I envy Chatwin’s excursion while my engine idles here in Vermont. Not that I have some unsated wanderlust: the idea of a Patagonia-style sojourn appeals, but I probably lack the constitution for it, to say nothing of the bank account. One thing is certain: my mood always hangs on the promise of what is coming, even if that is unclear. Lately ‘what is coming’ seems to be lollygagging along at an irksome pace, coming to a dead stop now and then to examine some inconsequential weed growing out of a sidewalk crack. (Even this spring’s arrival is maddeningly complicit in this plan, teasing us with minuscule bits of warm sunshine, but mainly handing us damp cold and grey days that linger like a tiresome dinner guest.) I need a trumpet fanfare, or at least some sign of progress where there is none, or so it seems.

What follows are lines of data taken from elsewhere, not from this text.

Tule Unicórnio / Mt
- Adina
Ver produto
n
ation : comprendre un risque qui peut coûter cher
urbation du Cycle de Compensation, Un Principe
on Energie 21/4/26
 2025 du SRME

Meanwhile, back in the tiny rental house at the end of a mountain road. Where the partial remains of two failed marriages collide with things that belong to someone else, the balance left to languish in storage. Where the kitchen counter doubles as a pantry. Where a single bathroom groans in protest every time a tap is opened. Where a timid dog retreats often to the security his cheerful yellow quilt-covered crate behind a sofa, a crate whose top doubles as an adjunct desk littered with receipts and file folders and Kleenex boxes and other objects—a broken antique sugar dish in a Ziploc bag (another casualty of too-tight quarters); a takeout menu from a local eatery; random USB cables; and a stack of newspapers eager to wrap and box precious possessions yet again. Nothing can be put in its place, for there is no place for the putting.

A thousand miles away from me a twenty-something also idles, waiting for his life to inch forward like Patagonia’s own Perito Moreno in Parque Nacional Los Glaciares, the curious glacier that advances about six feet every day, calving building-sized icebergs into the water around it. Be patient, I urge, reminding him he could be doing things now to nudge his life forward, however glacial its pace seems to this restless young being.

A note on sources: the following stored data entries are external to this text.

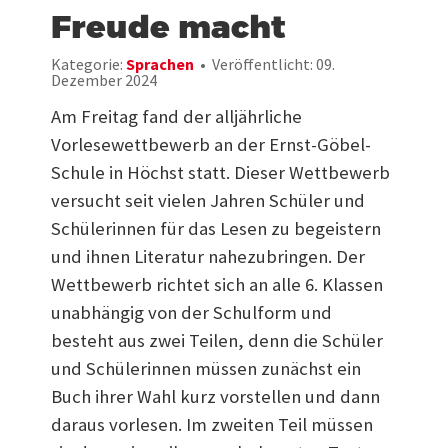
Freude macht
Kategorie:
Sprachen
Veröffentlicht: 09.
Dezember 2024
Am Freitag fand der alljährliche
Vorlesewettbewerb an der Ernst-Göbel-
Schule in Höchst statt. Dieser Wettbewerb
versucht seit vielen Jahren Schüler und
Schülerinnen für das Lesen zu begeistern
und ihnen Literatur nahezubringen. Der
Wettbewerb richtet sich an alle 6. Klassen
unabhängig von der Schulform und
besteht aus zwei Teilen, denn die Schüler
und Schülerinnen müssen zunächst ein
Buch ihrer Wahl kurz vorstellen und dann
daraus vorlesen. Im zweiten Teil müssen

I could heed my own advice in the place where I am treading water now, yearning for permanence and community and walls I don’t mind painting.

My friend Rebecca’s goat Darcy finally had her twins a couple of days ago. Rebecca, whose life and writing and cheese and food and photography are filled with so much inspired beauty. Were I a true Vermonter, I’d want to live like my friend Rebecca and her family, I think. But I believe that is called coveting thy neighbor’s oxen, if memory serves, and it surely applies to their goats, too (never mind that Rebecca and her family live a solid two hours from here: in these parts they still count as neighbors, and anyway I used to live much closer). But I will never achieve the ‘true Vermonter’ milestone measured any way you want to; my life is my life. I still draw inspiration from Rebecca, and from Darcy-the-Goat, who took her sweet time about kidding her twins, “chewing her cud like a bored receptionist chewing her gum,” wrote Rebecca. I think Chatwin and Rebecca must be related. Or maybe Darcy and the Natives.

Things never seem to work out the way one hopes they will, but they finally work out the way they must.